官僚の宗教無知を悟れぬ麻生氏はシナに勝てないだろう

 今朝のウェブ版の「東京新聞」記事(共同)と「毎日新聞」記事を拝見したところでは、次の次の首相になりたいと焦り始めた麻生太郎外務大臣は、靖国神社の将来に関し、下記のような軽忽なブレーンのアドバイスを、自分の政策としてぶち上げることに同意してしまったらしい。
一、靖国神社は東京都が認可した宗教法人格を自主的に返上し、解散し、財団法人となるべし。
二、その後、設置法を制定し、特殊法人「国立追悼施設靖国社(招魂社)」とし、国営化する。

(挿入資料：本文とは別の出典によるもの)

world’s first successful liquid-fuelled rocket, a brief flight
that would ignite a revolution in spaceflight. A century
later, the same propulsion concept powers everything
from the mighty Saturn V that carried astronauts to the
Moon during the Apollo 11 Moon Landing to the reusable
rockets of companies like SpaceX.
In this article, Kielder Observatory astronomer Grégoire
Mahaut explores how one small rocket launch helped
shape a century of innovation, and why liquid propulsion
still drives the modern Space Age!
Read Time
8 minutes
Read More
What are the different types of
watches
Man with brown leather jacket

三、慰霊対象は、設置法を論じる国会が決める。A級は分祀する。
四、外国首脳も参拝させる。
 兵頭は、麻生氏のブレーンが誰なのかは、いっこう存じません。しかし現役外相なんだから、省内の幹部官僚諸士からは恒常的にアドバイスを受ける立場にあると思うんですが……。
 もしこれを麻生氏が8日の記者会見で発表したら、外務省がアーリントン国立墓地などの西洋の「無名戦士の墓」の性格について、基礎的な理解ができていないことが、天下に曝されるように思われ、まことに心配です。
 百遍でも言いましょう。
 「追悼施設」に外国元首がお参りする義理は、ありません。
 諸国の元首が、他国の「無名戦士の墓」を表敬するのは、それが愛国者の顕彰施設であるために、ぞれぞれ国軍を率いている最高司令官として、相互に儀礼を交換するのが、フェアで高貴な騎士的態度となるわけです。

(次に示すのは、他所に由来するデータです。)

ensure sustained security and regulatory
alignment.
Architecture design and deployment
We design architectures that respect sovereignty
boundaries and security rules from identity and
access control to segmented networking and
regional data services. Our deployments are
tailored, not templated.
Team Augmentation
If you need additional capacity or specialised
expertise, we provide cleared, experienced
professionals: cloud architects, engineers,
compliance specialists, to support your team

 これは価値中立の行為です。政治的に何の色もつきません。仏教徒もコミュニストも、愛国者としての表敬行為の時のみは騎士たり得る。しかし、売国官僚に堕して久しい日本の外交官諸君には、この根本は分からないようです。
 たとえばベトナム国にアメリカ大統領が公式訪問したとします。アメリカ大統領は、現ベトナム政権が管理する無名戦士の墓を表敬する義務が、典儀常識上、あるのです。しかし、「ベトナム国営・戦争追悼施設」の類には、アメリカ大統領は立ち寄る義務はないのです。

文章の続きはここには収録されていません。